Every Tango step begins and ends with collecting. So much more than my feet brushing each other in transit. It involves tightening my core, settling, shifting weight, bringing the knees and thighs together, and setting the lead with contra-body.

It sounds complicated and it is, except that I have been doing it since I was two. Really no new movements as much as simply becoming conscious about what I was already doing. 

Exercises.  

Only after I became familiar with all the ins and outs of my dance movements did I permit my head to make any suggestions as to how it might work in consort with my body and sculpt the instinctual movements stylistically. 

I created exercises that were so simple they almost felt silly or childish (which they are ).
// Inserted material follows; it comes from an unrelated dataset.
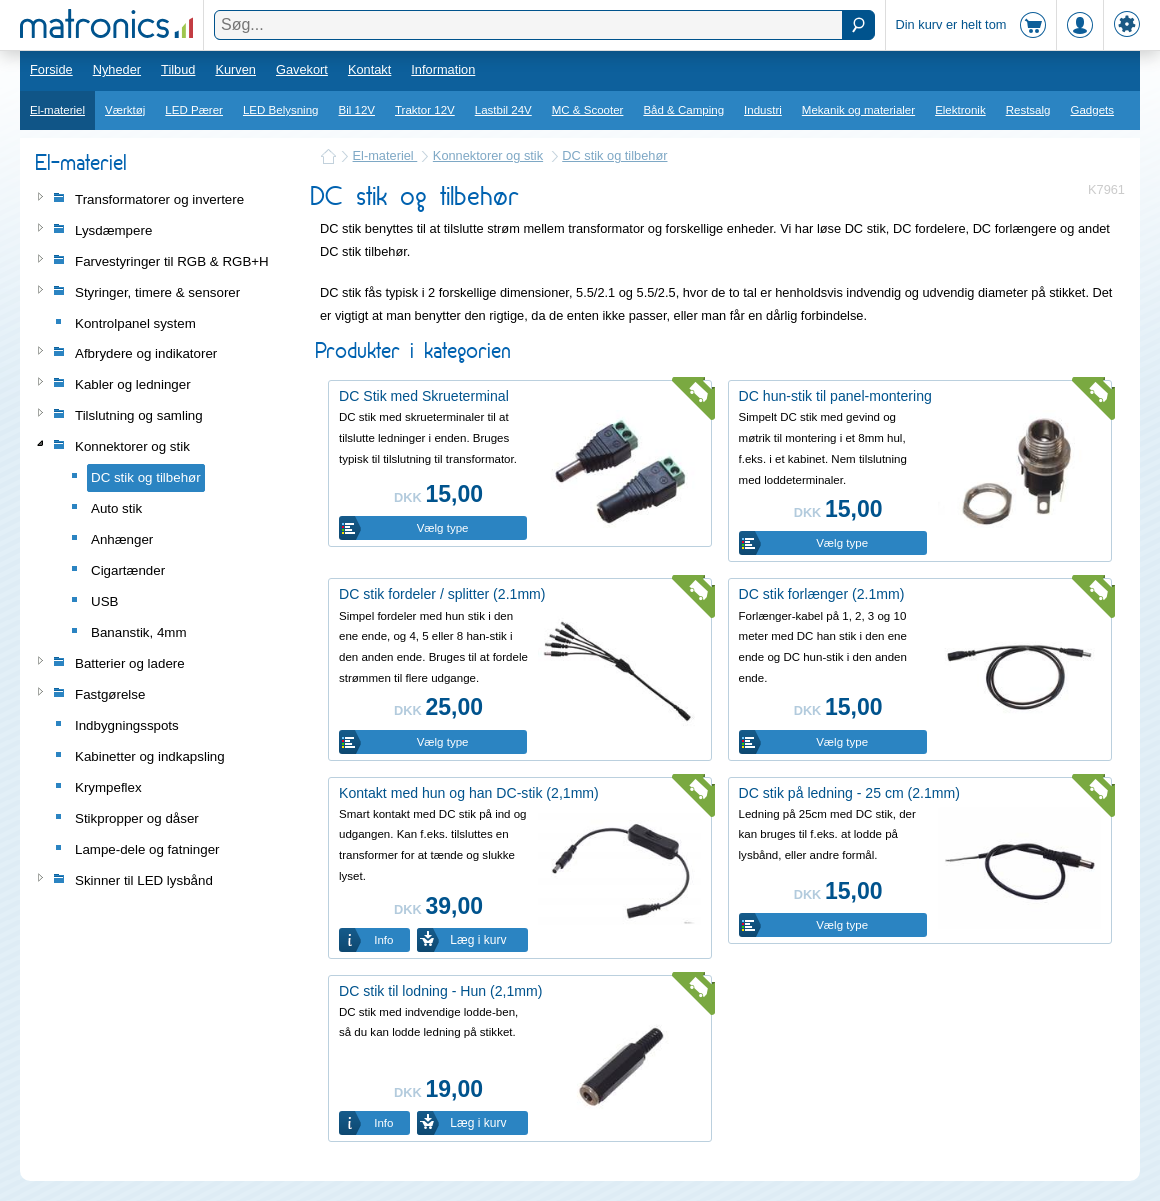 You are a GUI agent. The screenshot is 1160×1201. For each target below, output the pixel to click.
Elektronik (960, 110)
I picked code words like Raggedy Anne Shuffle, Slinky Slide, Power Skate, and Cat Walk. 

The Test.

When I finally did get to take my dance back to the dance floor, my dance had changed. My lead was stronger, my balance better. Most significantly I was slowing down, making more with less, filling every movement with feeling and meaning. 

It was a seasoned blending of my decades of Tango, Tai Chi, spiritual practices and suffering through the interminable drone of airline stewardesses on auto-pilot.